Haftar forces repel attack but oil depot closes
Clashes between the Libyan National Army and rival groups on Thursday closed Libya’s largest oil depot and a neighbouring refinery.
At dawn, the extremist-leaning Benghazi Defence Brigades attacked Sidra oil port and Ras Lanuf terminal in the central coastal region, although they were later beaten back by the National Army, led by Field Marshal Khalifa Haftar.
The Brigades were backed by the militia leader Ibrahim Jadhran, whose fighters include remnants of his Petroleum Facilities Guards and mercenaries from sub-Saharan Africa.
Mr Jadhran gained notoriety between 2013 and 2016 when his forces blockaded Sidra, which oil officials said cost Libya US$100 billion (Dh3.67bn) in lost revenue.
At least two storage tanks in Ras Lanuf were hit by shelling in the attempt to seize the terminals from Field Marshal Haftar’s forces. In a video on social media, Mr Jadhran boasted of widespread tribal and mercenary support and threatened further assaults.

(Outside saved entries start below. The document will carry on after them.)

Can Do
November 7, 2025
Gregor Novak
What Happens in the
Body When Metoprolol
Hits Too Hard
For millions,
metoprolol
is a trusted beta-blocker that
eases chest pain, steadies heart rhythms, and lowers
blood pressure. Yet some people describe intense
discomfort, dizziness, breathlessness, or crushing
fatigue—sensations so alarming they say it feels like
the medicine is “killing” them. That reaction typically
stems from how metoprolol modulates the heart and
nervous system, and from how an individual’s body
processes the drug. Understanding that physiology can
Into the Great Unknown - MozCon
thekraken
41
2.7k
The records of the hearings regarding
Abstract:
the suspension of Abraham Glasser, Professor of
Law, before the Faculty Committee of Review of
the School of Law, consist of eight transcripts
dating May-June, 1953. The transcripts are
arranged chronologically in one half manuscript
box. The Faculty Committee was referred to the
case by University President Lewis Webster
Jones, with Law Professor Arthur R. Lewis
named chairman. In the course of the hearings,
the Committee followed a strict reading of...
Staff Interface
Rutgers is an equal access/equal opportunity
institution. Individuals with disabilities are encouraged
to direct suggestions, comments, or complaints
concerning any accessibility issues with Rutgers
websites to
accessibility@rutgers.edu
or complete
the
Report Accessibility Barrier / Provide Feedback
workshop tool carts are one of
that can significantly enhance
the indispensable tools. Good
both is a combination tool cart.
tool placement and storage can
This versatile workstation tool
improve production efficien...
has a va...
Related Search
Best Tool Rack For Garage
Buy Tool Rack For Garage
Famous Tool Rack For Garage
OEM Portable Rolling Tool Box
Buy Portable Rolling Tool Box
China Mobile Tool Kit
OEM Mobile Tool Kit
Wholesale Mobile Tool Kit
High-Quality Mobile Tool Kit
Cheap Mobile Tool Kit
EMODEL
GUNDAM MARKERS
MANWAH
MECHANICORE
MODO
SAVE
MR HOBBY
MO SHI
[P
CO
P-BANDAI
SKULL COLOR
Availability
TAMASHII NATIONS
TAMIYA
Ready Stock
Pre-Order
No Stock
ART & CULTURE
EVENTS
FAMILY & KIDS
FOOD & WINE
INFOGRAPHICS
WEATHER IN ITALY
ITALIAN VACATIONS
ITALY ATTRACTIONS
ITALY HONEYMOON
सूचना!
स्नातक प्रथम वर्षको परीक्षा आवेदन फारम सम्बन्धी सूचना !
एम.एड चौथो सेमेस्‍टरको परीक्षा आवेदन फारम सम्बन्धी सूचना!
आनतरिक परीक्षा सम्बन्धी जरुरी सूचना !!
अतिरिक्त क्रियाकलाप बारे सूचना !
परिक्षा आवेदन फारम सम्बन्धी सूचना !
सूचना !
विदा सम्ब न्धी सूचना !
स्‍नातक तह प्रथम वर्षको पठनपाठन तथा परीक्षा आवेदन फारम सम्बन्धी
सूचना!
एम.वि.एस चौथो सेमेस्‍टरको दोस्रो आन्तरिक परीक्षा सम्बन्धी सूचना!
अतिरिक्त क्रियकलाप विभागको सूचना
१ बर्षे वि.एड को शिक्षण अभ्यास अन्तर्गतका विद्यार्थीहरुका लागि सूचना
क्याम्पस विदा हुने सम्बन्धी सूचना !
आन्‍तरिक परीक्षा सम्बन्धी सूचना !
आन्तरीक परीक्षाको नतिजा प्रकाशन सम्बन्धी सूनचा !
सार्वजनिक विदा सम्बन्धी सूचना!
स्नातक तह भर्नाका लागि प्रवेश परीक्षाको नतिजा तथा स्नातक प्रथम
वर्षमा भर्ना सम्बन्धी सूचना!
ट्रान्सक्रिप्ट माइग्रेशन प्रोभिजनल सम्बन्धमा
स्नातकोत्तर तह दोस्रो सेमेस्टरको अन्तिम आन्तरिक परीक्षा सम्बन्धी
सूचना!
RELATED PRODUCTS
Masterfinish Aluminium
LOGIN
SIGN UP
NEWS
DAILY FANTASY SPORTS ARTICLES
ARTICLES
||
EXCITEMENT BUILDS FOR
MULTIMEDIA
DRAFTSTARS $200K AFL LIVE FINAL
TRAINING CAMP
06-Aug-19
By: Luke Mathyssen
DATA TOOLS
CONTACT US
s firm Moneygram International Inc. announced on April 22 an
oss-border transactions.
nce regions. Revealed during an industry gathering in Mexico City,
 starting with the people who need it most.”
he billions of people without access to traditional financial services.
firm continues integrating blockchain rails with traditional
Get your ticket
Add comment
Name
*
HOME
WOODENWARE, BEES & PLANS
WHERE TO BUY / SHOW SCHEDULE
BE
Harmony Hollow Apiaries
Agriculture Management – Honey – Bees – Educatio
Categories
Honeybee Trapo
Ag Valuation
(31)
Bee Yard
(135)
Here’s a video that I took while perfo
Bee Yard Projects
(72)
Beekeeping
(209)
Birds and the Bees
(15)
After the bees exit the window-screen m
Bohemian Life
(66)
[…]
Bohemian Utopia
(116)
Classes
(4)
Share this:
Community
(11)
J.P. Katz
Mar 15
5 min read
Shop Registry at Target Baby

Peter Millett, a former British ambassador to Libya, said: “Jadhran’s offensive in the oil crescent serves no one except his own selfish greed. Bad for Libya. Without sustained oil production … rebuilding Libyan economy won’t be possible.”
In September 2016, Mr Jadhran, who had tried to sell oil to North Korea, was pushed out of Sidra and Ras Lanuf by the Libyan National Army. In March last year, the Brigades briefly recaptured the oil crescent region but air strikes and LNA offensives succeeded in ousting Mr Jadhran.
The attack came two days after the National Army carried out air strikes on militants 60 kilometres south of Sirte. Maj Gen Ahmed Mismari, the LNA spokesman, said the group included Brigades fighters and mercenaries.
Fighters have profited from the security vacuum in Libya’s central desert regions, setting up training camps and launching sporadic attacks. Intelligence and military officials told The National these included ISIS and Al Qaeda.
Oil production, Libya’s most vital asset, appeared to be recovering. Output has hovered at about a million barrels per day for a year.